May saw a significant shift in geostrategic energy dynamics, with Prime Minister Albanese and US President Biden agreeing on a Climate, Critical Minerals and Clean Energy Transformation Compact.
If approved by Congress, Australia will be deemed a domestic supplier under the Inflation Reduction Act, making Australian companies and projects eligible to benefit from US$800 billion of decarbonisation capital.
But to take full advantage of the opportunities afforded by Australia's wealth of renewable energy and critical minerals, we must mobilise our own considerable domestic public financial capital to support national decarbonisation objectives, so as to de-risk and "crowd in" private investment.
Climate Energy Finance estimates that $100 billion of public capital would attract around $300 billion of private investment. Treasurer Jim Chalmers' announcement last month of a Sovereign Green Bond program starting in 2024 will be part of this, as will mandatory climate-related financial risk disclosures.
The Treasurer has made clear he considers national strategic interests to be a crucial - and lacking - consideration in Australia's institutional investment objectives, and declared he wants his legacy to be Australia's clean energy transformation. Here are five public finance reforms the federal government can implement to accelerate decarbonisation.

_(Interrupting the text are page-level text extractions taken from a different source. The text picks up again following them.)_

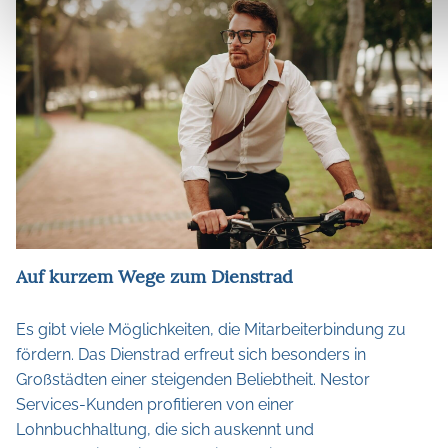
Auf kurzem Wege zum Dienstrad
Es gibt viele Möglichkeiten, die Mitarbeiterbindung zu
fördern. Das Dienstrad erfreut sich besonders in
Großstädten einer steigenden Beliebtheit. Nestor
Services-Kunden profitieren von einer
Lohnbuchhaltung, die sich auskennt und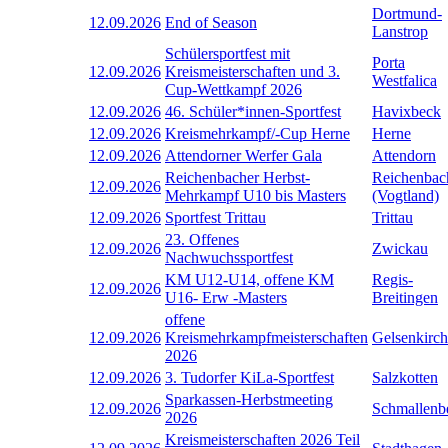
Dortmund-
12.09.2026
End of Season
Lanstrop
Schülersportfest mit
Porta
12.09.2026
Kreismeisterschaften und 3.
Westfalica
Cup-Wettkampf 2026
12.09.2026
46. Schüler*innen-Sportfest
Havixbeck
12.09.2026
Kreismehrkampf/-Cup Herne
Herne
12.09.2026
Attendorner Werfer Gala
Attendorn
Reichenbacher Herbst-
Reichenbac
12.09.2026
Mehrkampf U10 bis Masters
(Vogtland)
12.09.2026
Sportfest Trittau
Trittau
23. Offenes
12.09.2026
Zwickau
Nachwuchssportfest
KM U12-U14, offene KM
Regis-
12.09.2026
U16- Erw -Masters
Breitingen
offene
12.09.2026
Kreismehrkampfmeisterschaften
Gelsenkirc
2026
12.09.2026
3. Tudorfer KiLa-Sportfest
Salzkotten
Sparkassen-Herbstmeeting
12.09.2026
Schmallenb
2026
Kreismeisterschaften 2026 Teil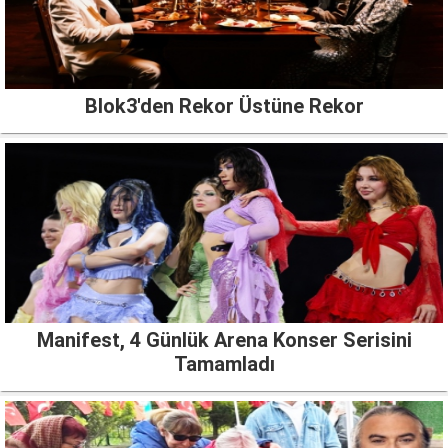
Blok3'den Rekor Üstüne Rekor
Manifest, 4 Günlük Arena Konser Serisini
Tamamladı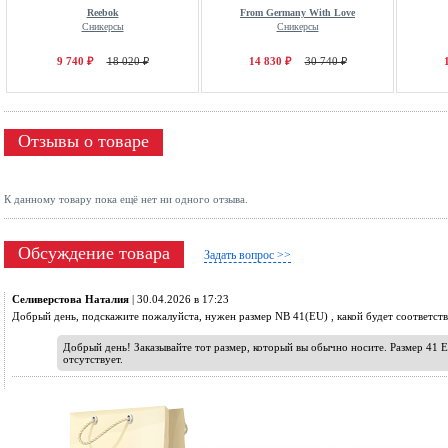
Reebok
From Germany With Love
Сникерсы
Сникерсы
9 740 ₽
18 020 ₽
14 830 ₽
30 740 ₽
Отзывы о товаре
К данному товару пока ещё нет ни одного отзыва.
Обсуждение товара
Задать вопрос >>
Селиверстова Наталия
| 30.04.2026 в 17:23
Добрый день, подскажите пожалуйста, нужен размер NB 41(EU) , какой будет соответств
Добрый день! Заказывайте тот размер, который вы обычно носите. Размер 41 E
отсутствует.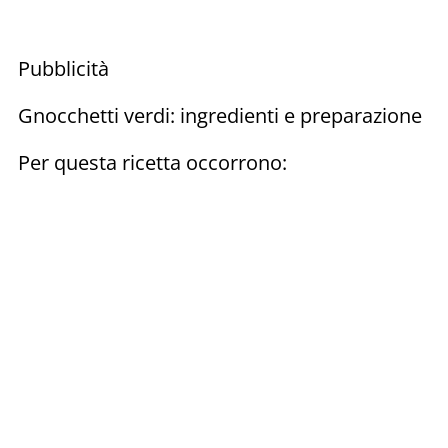
Pubblicità
Gnocchetti verdi: ingredienti e preparazione
Per questa ricetta occorrono: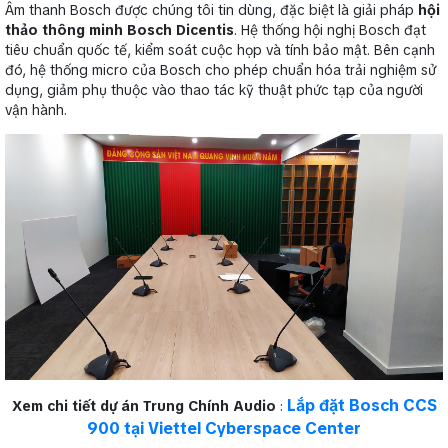
Âm thanh Bosch được chúng tôi tin dùng, đặc biệt là giải pháp
hội
thảo thông minh Bosch Dicentis
. Hệ thống hội nghị Bosch đạt
tiêu chuẩn quốc tế, kiểm soát cuộc họp và tính bảo mật. Bên cạnh
đó, hệ thống micro của Bosch cho phép chuẩn hóa trải nghiệm sử
dụng, giảm phụ thuộc vào thao tác kỹ thuật phức tạp của người
vận hành.
Lắp đặt Bosch CCS
Xem chi tiết dự án Trung Chính Audio
:
900 tại Viettel Cyberspace Center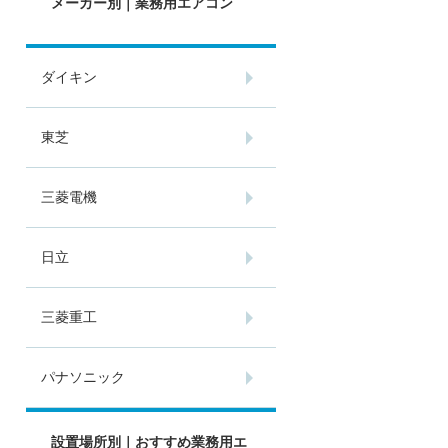
メーカー別｜業務用エアコン
ダイキン
東芝
三菱電機
日立
三菱重工
パナソニック
設置場所別｜おすすめ業務用エ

1. Reform the Future Fund to mandate long term national interest investments:
Unlike other sovereign wealth funds, the Future Fund does not have a national interest mandate. Its object and directions are wholly about annual financial risk-returns. A national interest direction would enable the Future Fund to invest long-term, patient capital in low carbon projects.
It would provide assurance to private investors, de-risking promising new technologies. It would support domestic equity ownership and hence domestic corporate tax payments.

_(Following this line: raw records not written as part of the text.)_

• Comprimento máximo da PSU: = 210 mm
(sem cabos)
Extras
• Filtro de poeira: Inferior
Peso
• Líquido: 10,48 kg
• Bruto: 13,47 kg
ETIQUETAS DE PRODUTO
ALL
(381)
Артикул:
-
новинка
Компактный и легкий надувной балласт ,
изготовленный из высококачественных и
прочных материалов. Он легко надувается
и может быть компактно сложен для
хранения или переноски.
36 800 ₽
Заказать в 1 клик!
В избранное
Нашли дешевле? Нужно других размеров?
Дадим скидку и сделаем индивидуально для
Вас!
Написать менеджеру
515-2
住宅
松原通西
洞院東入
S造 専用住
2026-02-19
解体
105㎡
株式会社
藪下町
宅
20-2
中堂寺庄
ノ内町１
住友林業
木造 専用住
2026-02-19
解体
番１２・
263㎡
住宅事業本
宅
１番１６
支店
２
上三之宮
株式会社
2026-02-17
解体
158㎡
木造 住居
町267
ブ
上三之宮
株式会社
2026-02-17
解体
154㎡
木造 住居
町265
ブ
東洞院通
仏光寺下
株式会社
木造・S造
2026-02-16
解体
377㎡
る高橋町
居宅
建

2. Create a new public asset fund for critical minerals processing:
Australia's wealth of critical minerals and its potential for abundant, cheap renewable energy justify a new public asset fund, similar to that for medical research, managed by the Future Fund to facilitate on-shore processing.
Beyond the initial injection, additional capital for such a fund could be raised by the Government through capping the diesel fuel rebate and a Petroleum Resource Rent Tax contribution additional to the tweak announced in the May 2023 budget.

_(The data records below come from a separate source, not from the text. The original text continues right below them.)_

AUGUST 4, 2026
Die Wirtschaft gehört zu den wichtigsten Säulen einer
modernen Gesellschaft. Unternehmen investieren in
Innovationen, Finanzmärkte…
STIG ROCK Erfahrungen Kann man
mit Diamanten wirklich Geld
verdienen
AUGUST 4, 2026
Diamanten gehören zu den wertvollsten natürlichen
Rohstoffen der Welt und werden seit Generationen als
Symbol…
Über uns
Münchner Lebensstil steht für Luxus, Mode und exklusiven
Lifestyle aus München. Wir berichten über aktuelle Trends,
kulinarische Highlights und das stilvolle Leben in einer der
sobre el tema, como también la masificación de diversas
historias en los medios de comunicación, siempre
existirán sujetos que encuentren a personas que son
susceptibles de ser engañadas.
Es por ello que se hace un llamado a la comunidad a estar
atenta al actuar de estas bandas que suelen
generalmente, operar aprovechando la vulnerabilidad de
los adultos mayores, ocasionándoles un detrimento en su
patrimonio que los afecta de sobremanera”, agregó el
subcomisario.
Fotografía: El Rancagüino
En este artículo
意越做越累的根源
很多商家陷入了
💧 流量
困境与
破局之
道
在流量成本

3. Reform benchmarks for superannuation to reward low-carbon investments:
Australian Prudential Regulation Authority (APRA) rules require funds to perform against a MySuper benchmark. These benchmarks currently favour incumbent firms: recently they became heavily skewed to fossil fuel companies as a result of temporary windfall gains due to Russia's war on Ukraine.
Superannuation investment is long term, intended to provide for members over decades. In a rapidly decarbonising world, the government should ensure performance benchmarks support low carbon investment. At the very least, they should not penalise such investments.
4. Issue Foreign Investment Review Board guidelines on Australian equity and consistency with the Paris Agreement:
The Foreign Investment Review Board (FIRB) examines proposed foreign investments in Australia against national interest criteria. A requirement for consistency with the Climate Change Act (2022) would send a clear signal to investors that Australia is serious about its contribution to global emissions reduction.
Australian equity requirements should reflect that Australian resource companies generally pay their share of Australian taxes, returning benefits to the Australian people, while international companies operating here generally do not. FIRB guidelines for critical minerals could usefully set expectations for protecting Australia's national security, and increase global diversity of supply by avoiding excessive foreign control.
5. Ensure the Northern Australia Infrastructure Facility (NAIF) is aligned with Australia's Paris commitments:
As a result of the Climate Change Act, eligibility provisions for NAIF's $5 billion fund (soon to be expanded to $7 billion) were amended to include projects contributing to meeting Australia's emissions reduction commitments.
The current government's statement of expectations makes clear that ministers want the NAIF to support climate policy. NAIF now needs a clear updated investment mandate to screen out projects that make decarbonisation more difficult, including through exported emissions. Australian taxpayers should not be funding projects that worsen climate change.
NAIF's development objectives for Northern Australia must be consistent with the important goal of ensuring that that region - already the site of worsening climate-related disasters - remains safe for development and for its people, and deliver a strong message to proponents that clean energy and sustainable developments are good investments.
We can do more to leverage our massive energy transition investment opportunities, and to export decarbonisation through renewables-based processing.
These five steps will facilitate a further boost to public investment to crowd-in private capital, which will help secure the federal government's legacy in driving Australia's clean energy transformation.